Another alternative explanation of the congruency effect in Experiment 1 could be that due to the continuous presentation of the saccade targets, a congruent central visual stimulus yields perceptual grouping with the same object in the periphery (due to Gestalt factors), subsequently triggering an attention shift toward the respective hemifield. However, the experimental procedure in Experiment 2 effectively ruled out this explanation, and despite an overall RT increase (probably due to disruptive effects of the display change), the overall result pattern was identical. Thus, while Experiment 1 showed that (anticipated) action effects affect saccade control under natural conditions (e.g., without changes of the saccade target), Experiment 2 ruled out a perceptual grouping explanation.

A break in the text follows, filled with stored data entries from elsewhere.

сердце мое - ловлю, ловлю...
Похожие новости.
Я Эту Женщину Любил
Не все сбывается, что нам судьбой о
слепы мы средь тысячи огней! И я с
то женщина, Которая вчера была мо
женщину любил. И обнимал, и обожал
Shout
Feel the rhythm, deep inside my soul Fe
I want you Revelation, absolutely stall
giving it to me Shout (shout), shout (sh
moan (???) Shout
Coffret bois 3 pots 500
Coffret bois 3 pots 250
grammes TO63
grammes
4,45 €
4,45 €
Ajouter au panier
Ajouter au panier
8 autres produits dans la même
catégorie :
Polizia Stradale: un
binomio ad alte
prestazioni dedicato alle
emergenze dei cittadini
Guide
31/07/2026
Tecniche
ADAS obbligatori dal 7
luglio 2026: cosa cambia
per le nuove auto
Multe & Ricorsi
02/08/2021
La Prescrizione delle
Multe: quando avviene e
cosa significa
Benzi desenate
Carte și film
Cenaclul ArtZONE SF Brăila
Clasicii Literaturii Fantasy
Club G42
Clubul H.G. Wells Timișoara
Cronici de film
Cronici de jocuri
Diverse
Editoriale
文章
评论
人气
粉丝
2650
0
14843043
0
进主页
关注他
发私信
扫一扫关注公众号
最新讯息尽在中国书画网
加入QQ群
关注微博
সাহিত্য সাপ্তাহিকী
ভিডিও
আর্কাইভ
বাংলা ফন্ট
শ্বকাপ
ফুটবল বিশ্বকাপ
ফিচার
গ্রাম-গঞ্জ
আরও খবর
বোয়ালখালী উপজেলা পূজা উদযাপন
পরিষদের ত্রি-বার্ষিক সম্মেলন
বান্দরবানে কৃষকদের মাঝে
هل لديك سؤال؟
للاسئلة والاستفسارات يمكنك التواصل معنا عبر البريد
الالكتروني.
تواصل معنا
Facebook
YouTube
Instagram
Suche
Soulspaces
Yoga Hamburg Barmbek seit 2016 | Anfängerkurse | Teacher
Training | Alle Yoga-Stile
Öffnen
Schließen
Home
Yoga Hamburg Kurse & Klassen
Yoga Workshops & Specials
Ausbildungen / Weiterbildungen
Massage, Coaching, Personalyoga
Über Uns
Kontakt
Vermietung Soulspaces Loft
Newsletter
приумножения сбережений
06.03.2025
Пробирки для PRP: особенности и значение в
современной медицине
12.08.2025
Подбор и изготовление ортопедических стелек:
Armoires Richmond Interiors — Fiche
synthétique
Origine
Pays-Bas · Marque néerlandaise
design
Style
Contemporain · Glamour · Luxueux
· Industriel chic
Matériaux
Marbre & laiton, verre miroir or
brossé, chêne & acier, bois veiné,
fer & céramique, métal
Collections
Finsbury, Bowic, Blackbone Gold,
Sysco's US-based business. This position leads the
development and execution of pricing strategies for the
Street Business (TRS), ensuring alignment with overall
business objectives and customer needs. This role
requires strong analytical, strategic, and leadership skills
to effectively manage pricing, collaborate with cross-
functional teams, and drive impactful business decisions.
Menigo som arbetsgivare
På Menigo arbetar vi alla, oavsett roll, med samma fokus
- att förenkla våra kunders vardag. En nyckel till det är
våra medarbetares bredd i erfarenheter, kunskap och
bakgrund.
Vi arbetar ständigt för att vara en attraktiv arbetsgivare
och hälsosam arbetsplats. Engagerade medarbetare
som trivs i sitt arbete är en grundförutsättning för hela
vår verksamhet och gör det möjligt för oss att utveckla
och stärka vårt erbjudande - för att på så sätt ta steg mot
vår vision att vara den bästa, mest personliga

As was mentioned above, around the time of the present study, another research group reported evidence for action–effect associations in saccade control when the action effects consisted of changes in facial expression (Herwig & Horstmann, 2011), instead of abstract geometrical stimuli. Interestingly, some aspects of their data even suggested that action effects were activated endogenously—that is, without the need for external imperative stimulation. On the one hand, this study further underlines the credibility of the present effects. On the other hand, our present findings extend these data by indicating that saccade control is generally affected by action effect representations, irrespective of the specific stimulus type. Additionally, Herwig and Horstmann used a design in which the effects appeared 100 ms after saccade execution, so that the action effects were not identical with the targets of each saccade. In contrast, our present findings appear to have strong implications for saccade control in general, since we found evidence that internal representations of action effects play a quite fundamental role in guiding each saccade to its target.